Chinese state media reports that an early education institute in Guangzhou, China’s Guangdong province, is offering a ‘CEO training course’ for kids aged between 3 and 12, at a price of 50,000 yuan ($7,500) per year. Kids attend two classes per week, during which they engage in activities such as filing in missing words in sentences and stacking up toy bricks. That doesn’t sound like anything special, but according to a promotional brochure released by the institute, the course “enables young children to become a powerful, competitive leader”.
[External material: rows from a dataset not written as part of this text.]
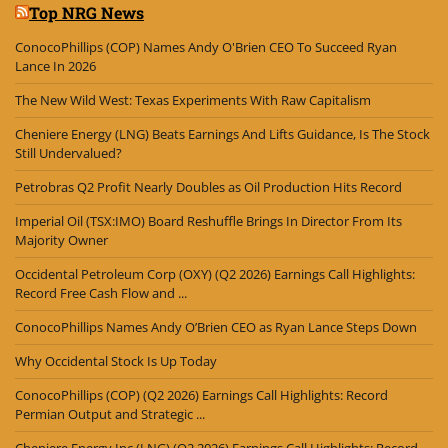
Top NRG News
ConocoPhillips (COP) Names Andy O'Brien CEO To Succeed Ryan
Lance In 2026
The New Wild West: Texas Experiments With Raw Capitalism
Cheniere Energy (LNG) Beats Earnings And Lifts Guidance, Is The Stock
Still Undervalued?
Petrobras Q2 Profit Nearly Doubles as Oil Production Hits Record
Imperial Oil (TSX:IMO) Board Reshuffle Brings In Director From Its
Majority Owner
Occidental Petroleum Corp (OXY) (Q2 2026) Earnings Call Highlights:
Record Free Cash Flow and ...
ConocoPhillips Names Andy O’Brien CEO as Ryan Lance Steps Down
Why Occidental Stock Is Up Today
ConocoPhillips (COP) (Q2 2026) Earnings Call Highlights: Record
Permian Output and Strategic ...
There’s no denying that China probably has the most competitive educational environment in the world, which means parents would do almost anything to make sure their children don’t get left behind, but experts believe such extravagant courses ultimately benefit the parents rather than the children. They regard their kids’ attendance to such classes as evidence of the family’s social status, completely disregarding the fact that the syllabus they offer is of no real value.

young-CEO

Photo: Chinaso

One parent interviewed by news agency Xinhua admitted that the children were playing rather learning most of the time, but because many other children living in the same residential complex were attending, he decided to pay the $7,500 so his child could go to. “We certainly don’t want to be left behind,” he said.

Experts argue that it is impossible to turn a child into a leader at the age of three, and that these elite courses actually do more harm than good. With an already exhausting school schedule to deal with, sacrificing what little free time kids have left to have them stacking blocks is only going to make them tired of learning at a very young age.

young-CEO2

Photo: CFP/China Daily

But peer pressure is very high and China, so as long as some families are willing to pay tens of thousands of yuan for such silly extracurricular courses, others will to, if only to maintain their social status. The more expensive the course, the more popular it becomes, one dressage training institute in Shenzhen told Xinhua.

Other elite courses for extremely young Chinese kids cited in the recent report include “royal equestrianism courses for young kids” and “golf summer camps for little children”, both of which cost tens of thousands of yuan.